Atlas Shrugged: The Lion’s Share

Atlas Shrugged, part II, chapter III

Now that we’ve seen Lillian’s reaction to her discovery of Hank’s affair, let’s flash back briefly. Earlier in the chapter, while Hank and Dagny were in bed together, she said this to him:

“Hank, I want nothing from you except what you wish to give me. Do you remember that you called me a trader once? I want you to come to me seeking nothing but your own enjoyment. So long as you wish to remain married, whatever your reason, I have no right to resent it. My way of trading is to know that the joy you give me is paid for by the joy you get from me — not by your suffering or mine. I don’t accept sacrifices and I don’t make them…. If ever the pleasure of one has to be bought by the pain of the other, there better be no trade at all. A trade by which one gains and the other loses is a fraud.”

The contrast we’re meant to see is that Dagny only wants to continue their liaison as long as it gives them both pleasure, while Lillian wants to keep Hank chained to her even though he hates their marriage. Notably, what’s left out of this equation is Lillian’s feelings and desires. After all, the “trade” of Hank’s fidelity may bring pleasure to Dagny, but it brings pain and suffering to her, and even though Hank promised to be faithful to her, that pledge is irrelevant because shut up that’s why.

But there’s an interesting point to be made here. Rand expects her heroes to live by the same moral code in business as they do in their personal lives, so Dagny’s statement is clearly intended to be a general principle. She takes it for granted that in a capitalist utopia, every trade would benefit both parties. The reason she believes this is that in her worldview, it’s only the government, or some other illegitimate source of coercive power like a nagging wife, which can force a person to make a trade that disadvantages them. If there were no coercion and people were free to choose, then trades that weren’t mutually beneficial wouldn’t be made, and we’d all be better off.

This assertion showcases Ayn Rand’s almost childlike naivete about how her theories would play out in practice. Eliminating government as she wants wouldn’t decrease coercion at all. In fact, it would increase it.

To see why, let’s imagine we live in a free-market utopia, and let’s play by the rules and stipulate that I can’t directly force you to do my bidding.

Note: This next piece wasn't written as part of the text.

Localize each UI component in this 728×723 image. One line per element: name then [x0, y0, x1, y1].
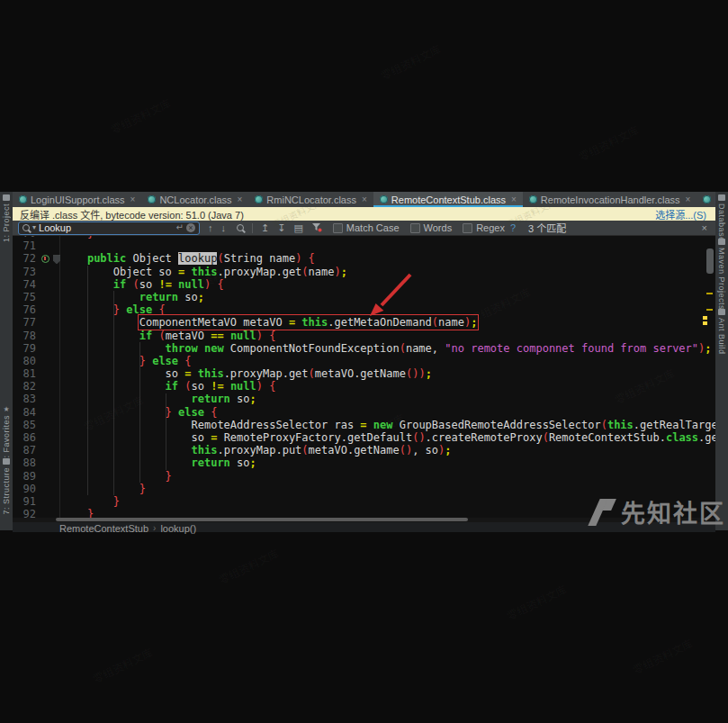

But what I can do is wait for an accident of circumstance to come along, something that puts you in a position of desperate need, and then offer to help you only if you’ll agree to onerous terms. The result is the same; the only difference is that I’m letting nature create the coercion for me. In a world where there’s no social safety net for people to fall back on, this would happen all the time.

For example, if I’m a wealthy commodities trader and you’re a cash-crop farmer in a poor country, I can demand that you sell your harvest to me for less than it cost you to produce it. Even though you’re losing money on the deal, you’d have to take it, because any money is better than none, and while I can always shop around elsewhere, you can’t afford to wait; your crop will rot in the fields if it’s not bought. (This has often happened with coffee farmers.) Or, more speculatively, what if I’m a doctor who’s invented the cure for a deadly disease; can I demand that you be my slave for life in exchange for giving it to you?

A contract that’s agreed to only because of a vast disparity in bargaining power is sometimes called a leonine contract, after an Aesop’s fable about animals that go hunting together:

The Lion went a-hunting with the Fox, the Jackal, and the Wolf. They hunted till at last they surprised a Stag and took its life. Then came the question how the spoil should be divided. “Quarter me this Stag,” roared the Lion; so the other animals skinned it and cut it into four parts. Then the Lion took his stand in front of the carcass and pronounced judgment: “The first quarter is for me in my capacity as King of Beasts; the second is mine as arbiter; another share comes to me for my part in the chase; and as for the fourth quarter, I should like to see which of you will dare to lay a paw upon it.”

In Rand’s eyes, any contract that wasn’t the direct product of force or fraud is “fair”. In the real world, we recognize that naturally occurring coercion can give rise to the same harmful result. That’s why a contract can be voided by a court on the grounds of unconscionability, if it’s grossly unfair to one party. (Admittedly, this is a power that judges don’t use nearly as often as they should.)

The recognition of this unfairness has also given rise to the concept of fair trade, where wealthy consumers agree to pay a higher price so that impoverished producers can make a living wage from their labor. Ayn Rand would probably denounce this as “altruism”, which is the supreme evil in her philosophy (remember, she thinks it’s immoral to give things to other people just for their benefit). Then again, as we’ve just seen, she also holds that trade shouldn’t occur unless both parties gain by it. It’s the insistence on these mutually contradictory propositions that throws Objectivism into a paradox it can’t resolve.